Our Bond, Inc. Amends Equity Line; Revises Warrants; Issues $1M Note

What Happened

  • Our Bond, Inc. (OBAI) announced on May 4, 2026 that it entered Amendment No. 3 to its Securities Purchase Agreement (the “Equity Line SPA”) with Ascent Partners Fund LLC, amended its warrants held by Ascent, and issued a $1,000,000 promissory note to Ascent.
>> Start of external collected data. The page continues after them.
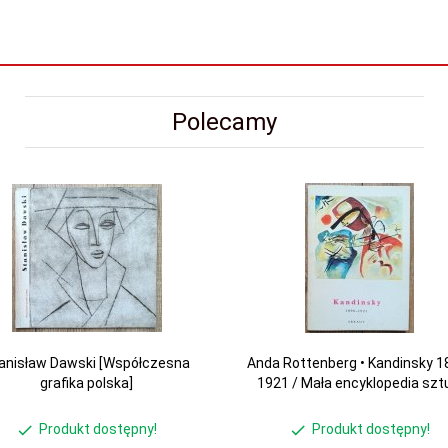
Polecamy
anisław Dawski [Współczesna
Anda Rottenberg • Kandinsky 1
grafika polska]
1921 / Mała encyklopedia szt
Produkt dostępny!
Produkt dostępny!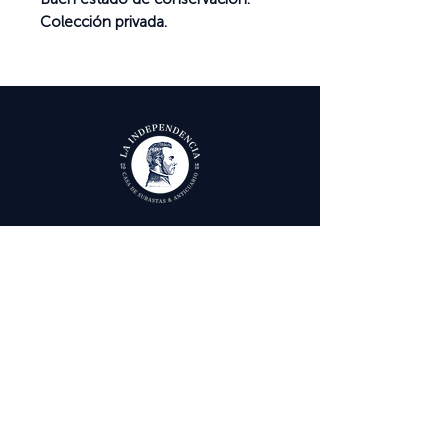
Colección privada.
Ayuda
Términos y condiciones
Política de Tratamiento de Datos Personales
Envío, cambios y devoluciones
Contáctenos
Calle 29 # 6 - 12,
Bogotá, Colombia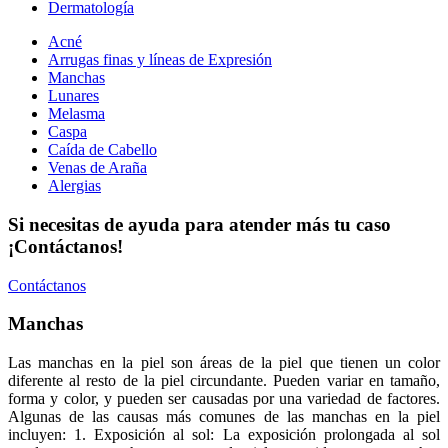
Dermatología
Acné
Arrugas finas y líneas de Expresión
Manchas
Lunares
Melasma
Caspa
Caída de Cabello
Venas de Araña
Alergias
Si necesitas de ayuda para atender más tu caso
¡Contáctanos!
Contáctanos
Manchas
Las manchas en la piel son áreas de la piel que tienen un color
diferente al resto de la piel circundante. Pueden variar en tamaño,
forma y color, y pueden ser causadas por una variedad de factores.
Algunas de las causas más comunes de las manchas en la piel
incluyen: 1. Exposición al sol: La exposición prolongada al sol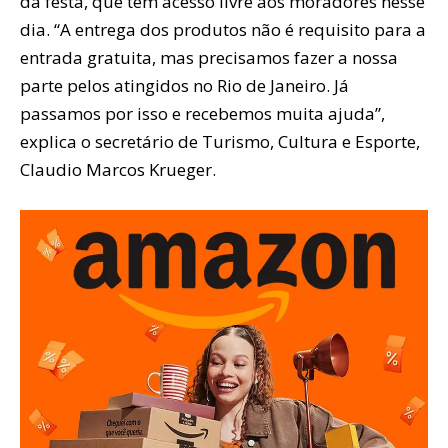
da festa, que tem acesso livre aos moradores nesse
dia. “A entrega dos produtos não é requisito para a
entrada gratuita, mas precisamos fazer a nossa
parte pelos atingidos no Rio de Janeiro. Já
passamos por isso e recebemos muita ajuda”,
explica o secretário de Turismo, Cultura e Esporte,
Claudio Marcos Krueger.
On May 3, 2026 (pending board approval) it agreed to amend Certificates of Designation for its Series C and Series D preferred stock, including a conversion-price change and a new leak‑out limit on conversion-share sales.

Key Details

  • Equity Line amendment (with Ascent, May 4, 2026):
    • Maximum Aggregate Purchase Price reduced from $300 million to $50 million.
    • “Expanded Closings” (up to $5,000,000) now require advance notice only on trading days when: (1) the bid price is ≥15% above the prior day’s close, and (2) trading volume >150% of the 10‑day average, unless the 10‑day average daily traded value exceeds $4,000,000 (in which case those conditions don’t apply).
  • Warrant amendment (May 4, 2026):
    • Adjusted exercise prices for 9,000,000 warrants remaining outstanding: 1,000,000 @ $1.25, 1,000,000 @ $1.75, 1,000,000 @ $2.25 (all expiring Feb 27, 2027); and 2,000,000 @ $3.50, 2,000,000 @ $4.00, 2,000,000 @ $4.50 (all expiring Oct 27, 2027).
    • Cancelled other Ascent warrants totaling 16,291,902 (15,991,902 exercisable at $12.35 and 300,000 at $3.2475).
  • Promissory Note (issued May 4, 2026):
    • $1,000,000 principal, 10% annual interest, due Sept 1, 2026.
    • 25% of net proceeds from future securities issuances must be applied to repay the Note until paid in full.
    • Default interest rate rises to 24% and late payments incur a 10% late fee; defaults include nonpayment, covenant breaches, indebtedness defaults > $150,000, and change in control.
  • Preferred-stock amendments (agreed May 3, 2026, pending board approval):
    • Series D conversion price adjusted to $2.0265 per share.
    • New “leak‑out” provision for Series C and D: holders collectively may not sell conversion shares exceeding 10% of daily trading volume (except sales at ≥115% of prior trading day’s close).

Why It Matters

  • Reduced equity-line capacity (from $300M to $50M) and stricter conditions for large “Expanded Closings” limit the company’s ability to raise large amounts of capital quickly under the Ascent facility unless market trading meets the new price/volume tests or traded value thresholds.
  • Warrant repricing plus cancellation of ~16.3M higher‑strike warrants lowers potential future dilution from high‑strike warrants while leaving 9M lower‑strike warrants that could still dilute equity if exercised.
  • The $1M short-term promissory note increases near-term obligations and requires the company to divert 25% of future offering proceeds to repay the note, which could affect cash available for operations or other financing.
  • The preferred-stock leak‑out limit can reduce large conversion-driven share sales on any single day (supporting market stability) but also restricts liquidity for preferred holders.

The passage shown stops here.